Recently acquired this bicycle. It’s badged as a Schwinn Majestic and has dog ears for the drop stand. I believe the serial # is F38046. It looks decent from a distance but the amateur restore job has lots of runs in the paint. I’m not sure what parts were originally on it it. Looks like the rims might be newer with original hubs. Handlebars and grips look repop with the wrong stem. The crank and pedals don’t look right either. There is also a hole for an oil port at the top of the bottom bracket tubing on the drive side. I’m going to enjoy as is for now and maybe one day try and do a better paint job. Would it be a sin to turn it into a Klunker? Can anyone verify it’s a Schwinn for sure and what year? I’m guessing a 1939-1940 model c? Any info is appreciated. Thanks!


----------



## BFGforme (Sep 12, 2022)

‘39 c model


----------



## 1817cent (Sep 12, 2022)

An original Messinger saddle would help it alot.  The one on it is not correct and is a repop.


----------



## BFGforme (Sep 12, 2022)

Could use correct shoulder bolts for drop stand!

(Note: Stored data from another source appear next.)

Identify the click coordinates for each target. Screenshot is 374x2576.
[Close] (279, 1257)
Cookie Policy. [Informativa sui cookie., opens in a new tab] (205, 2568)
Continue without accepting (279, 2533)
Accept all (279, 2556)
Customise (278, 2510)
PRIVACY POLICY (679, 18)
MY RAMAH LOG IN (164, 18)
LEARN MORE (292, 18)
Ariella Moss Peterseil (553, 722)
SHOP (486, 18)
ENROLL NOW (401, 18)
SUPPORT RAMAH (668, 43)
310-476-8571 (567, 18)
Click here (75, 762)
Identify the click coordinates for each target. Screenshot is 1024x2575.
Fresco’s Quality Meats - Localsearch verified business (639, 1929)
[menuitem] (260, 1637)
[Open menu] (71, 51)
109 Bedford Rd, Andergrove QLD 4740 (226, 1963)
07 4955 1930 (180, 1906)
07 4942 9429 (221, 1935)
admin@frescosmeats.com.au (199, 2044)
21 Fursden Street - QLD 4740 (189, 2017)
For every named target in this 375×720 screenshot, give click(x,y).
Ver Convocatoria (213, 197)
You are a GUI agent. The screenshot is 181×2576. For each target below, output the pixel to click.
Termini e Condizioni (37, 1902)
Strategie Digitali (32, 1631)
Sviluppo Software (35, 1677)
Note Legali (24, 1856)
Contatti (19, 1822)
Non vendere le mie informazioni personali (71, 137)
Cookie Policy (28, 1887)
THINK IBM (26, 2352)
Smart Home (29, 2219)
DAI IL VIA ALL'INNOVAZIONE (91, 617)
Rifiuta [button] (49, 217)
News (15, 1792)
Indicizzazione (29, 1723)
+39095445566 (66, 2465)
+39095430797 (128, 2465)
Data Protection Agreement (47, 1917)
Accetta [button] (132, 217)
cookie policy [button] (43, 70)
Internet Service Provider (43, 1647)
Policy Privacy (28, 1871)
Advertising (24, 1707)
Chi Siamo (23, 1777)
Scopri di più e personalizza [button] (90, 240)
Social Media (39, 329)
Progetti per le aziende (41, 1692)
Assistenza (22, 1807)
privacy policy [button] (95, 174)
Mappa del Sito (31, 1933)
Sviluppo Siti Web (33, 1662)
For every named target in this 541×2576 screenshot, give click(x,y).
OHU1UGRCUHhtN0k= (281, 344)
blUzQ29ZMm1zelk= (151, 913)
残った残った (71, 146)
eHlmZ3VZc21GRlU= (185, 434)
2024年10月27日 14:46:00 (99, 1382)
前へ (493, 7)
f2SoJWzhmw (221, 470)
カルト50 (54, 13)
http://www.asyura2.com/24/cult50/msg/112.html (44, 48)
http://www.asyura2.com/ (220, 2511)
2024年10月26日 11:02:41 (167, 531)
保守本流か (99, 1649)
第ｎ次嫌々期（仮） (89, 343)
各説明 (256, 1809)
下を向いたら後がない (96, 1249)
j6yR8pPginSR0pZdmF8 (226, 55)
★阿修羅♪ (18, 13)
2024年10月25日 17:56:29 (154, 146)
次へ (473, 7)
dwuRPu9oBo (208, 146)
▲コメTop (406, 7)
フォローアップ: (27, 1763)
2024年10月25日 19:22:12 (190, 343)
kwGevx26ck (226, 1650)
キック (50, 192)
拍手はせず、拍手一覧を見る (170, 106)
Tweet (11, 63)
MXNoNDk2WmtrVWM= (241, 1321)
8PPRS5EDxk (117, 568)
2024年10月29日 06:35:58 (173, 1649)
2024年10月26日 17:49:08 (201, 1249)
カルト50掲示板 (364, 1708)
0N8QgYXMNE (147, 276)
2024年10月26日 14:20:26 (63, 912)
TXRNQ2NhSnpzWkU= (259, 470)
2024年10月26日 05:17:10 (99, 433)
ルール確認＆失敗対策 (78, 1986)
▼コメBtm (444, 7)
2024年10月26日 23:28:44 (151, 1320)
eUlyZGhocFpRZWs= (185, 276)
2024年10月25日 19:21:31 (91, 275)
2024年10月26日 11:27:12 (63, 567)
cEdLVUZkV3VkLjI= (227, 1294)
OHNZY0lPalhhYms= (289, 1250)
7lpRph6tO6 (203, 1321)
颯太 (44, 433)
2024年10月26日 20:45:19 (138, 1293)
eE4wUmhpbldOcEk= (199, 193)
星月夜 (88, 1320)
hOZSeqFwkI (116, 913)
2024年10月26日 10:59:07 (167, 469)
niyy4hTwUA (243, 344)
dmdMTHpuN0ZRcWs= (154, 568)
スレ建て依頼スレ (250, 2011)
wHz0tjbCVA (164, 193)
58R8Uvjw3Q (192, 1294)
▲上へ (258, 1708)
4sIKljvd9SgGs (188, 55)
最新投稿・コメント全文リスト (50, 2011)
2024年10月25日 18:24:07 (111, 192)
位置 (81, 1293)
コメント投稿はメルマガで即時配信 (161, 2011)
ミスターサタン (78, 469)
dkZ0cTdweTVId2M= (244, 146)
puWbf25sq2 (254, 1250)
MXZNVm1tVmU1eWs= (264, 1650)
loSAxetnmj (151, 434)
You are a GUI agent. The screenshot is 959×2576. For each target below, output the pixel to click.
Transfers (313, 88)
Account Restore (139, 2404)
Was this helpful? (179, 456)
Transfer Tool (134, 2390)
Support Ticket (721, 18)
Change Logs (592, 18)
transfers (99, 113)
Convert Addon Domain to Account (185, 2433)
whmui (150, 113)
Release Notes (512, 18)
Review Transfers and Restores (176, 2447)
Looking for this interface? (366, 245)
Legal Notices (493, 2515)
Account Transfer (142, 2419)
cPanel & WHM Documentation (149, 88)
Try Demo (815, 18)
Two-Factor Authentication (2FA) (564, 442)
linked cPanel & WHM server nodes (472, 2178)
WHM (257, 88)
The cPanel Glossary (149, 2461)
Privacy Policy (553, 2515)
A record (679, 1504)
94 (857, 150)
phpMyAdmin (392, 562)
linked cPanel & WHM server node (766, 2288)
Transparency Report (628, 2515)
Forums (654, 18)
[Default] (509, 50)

Bars look correct, possibly neck also


----------



## dave429 (Sep 12, 2022)

@BFGforme thanks for narrowing down the year. What do the correct drop stand bolts look like?


----------



## dave429 (Sep 12, 2022)

@1817cent I agree. The seat is a decent placeholder but a correct Mesinger saddle would help it look a lot better.


----------



## 49autocycledeluxe (Sep 12, 2022)

agreed, that bike is way too cool too have that seat.


----------



## dave429 (Sep 12, 2022)

@BFGforme I figured out what drop stand  bolts you are talking about. Damn pricey too!


----------



## dave429 (Sep 12, 2022)

Original Schwinn or reproduction Schwinn handlebars? I’m guessing 90s reproduction.


----------



## A.S.BOLTNUT (Sep 13, 2022)

1936 ?


----------



## GTs58 (Sep 13, 2022)

A.S.BOLTNUT said:


> 1936 ?



Looks like a machine stamped serial.


----------



## BFGforme (Sep 13, 2022)

Make sure you use locktite on drop stand bolts, like said too pricey to lose them!


----------



## BFGforme (Sep 13, 2022)

Never seen any 36 with drop stand ears!


----------



## dave429 (Sep 17, 2022)

I believe 1939 was the only year for Schwinn DX models to have dog ears. Did the Model C only have them in 39 as well or did 40 or 41 have them too?


----------